Jeffrey Levine: Well, one of many first methods is by strategically timing distributions from retirement accounts. Most folks know that by the point you attain 72, you typically should start taking distributions out of your IRA, 401(ok), and so on.
(Note: 70 ½ if you happen to attain 70 ½ earlier than January 1, 2020. Secure Act not too long ago modified the age requirement.)
Before that, although, you are in a position to voluntarily take distributions, and even if you happen to do not want them, generally it will probably make sense. Particularly if there are years between whenever you retire and whenever you start to take Social Security or required minimal distributions. Those so-called hole years, years the place you could have notably low earnings, will be nice years to take cash out of your retirement accounts. And you are able to do Roth conversions or just take that cash and use it to fund your way of life at low tax charges. So that will be one wonderful means.
Another wonderful means is by aligning your deductions to maximise their worth. So below in the present day’s tax regulation, we have now a really excessive commonplace deduction, that for married {couples} who’re over 65 every, it is greater than $28,000 in the present day. And as a result of our state and native tax deductions are restricted at not more than $10,000. So even if you happen to pay $30,000 of state and native taxes between your property and earnings taxes, you may solely take $10,000 as an itemized deduction, which makes it very arduous to build up sufficient itemized deductions to have the ability to itemize within the first place. So one solution to fight that’s to bunch these deductions collectively. So if you happen to give to charity, to illustrate $5,000 a yr, as a substitute of doing $5,000 yearly, perhaps one yr, you give $20,000, and the subsequent three years you give none. That’s one other essential means by which seniors can scale back their earnings taxes.
A 3rd and one different necessary and helpful means that people in retirement can scale back their taxes is by taking a look at which accounts they’ve and determining the right order or timing of distributions from these accounts.

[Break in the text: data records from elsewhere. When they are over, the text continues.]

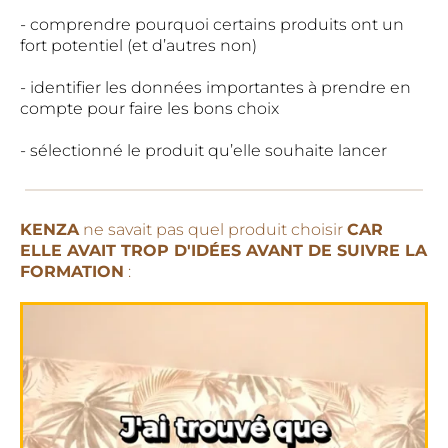
- comprendre pourquoi certains produits ont un
fort potentiel (et d’autres non)
- identifier les données importantes à prendre en
compte pour faire les bons choix
- sélectionné le produit qu’elle souhaite lancer
KENZA
ne savait pas quel produit choisir
CAR
ELLE AVAIT TROP D'IDÉES AVANT DE SUIVRE LA
FORMATION
:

So, for example, many occasions people have some cash in a standard model account like a 401(ok) or a standard IRA. They may additionally have some cash in a Roth-style account, both a Roth IRA or a Roth 401(ok), a Roth 403(b). They may additionally have some taxable in a joint account or a person account or a revocable belief account in a financial institution or in a brokerage account. And determining the best order by which to faucet these accounts can scale back the general tax invoice. And truly, with the identical portfolio, the identical investments, can lengthen the lifetime of that portfolio by, in lots of instances, 10% or longer, which is a non-trivial quantity once we’re speaking about ensuring you do not run out of cash earlier than you run out of life.
Editor’s Note: The content material was reviewed for tax accuracy by a TurboTax CPA professional.
Zach Faulds contributed to the writing of this text and produced the video and/or the graphics related to it.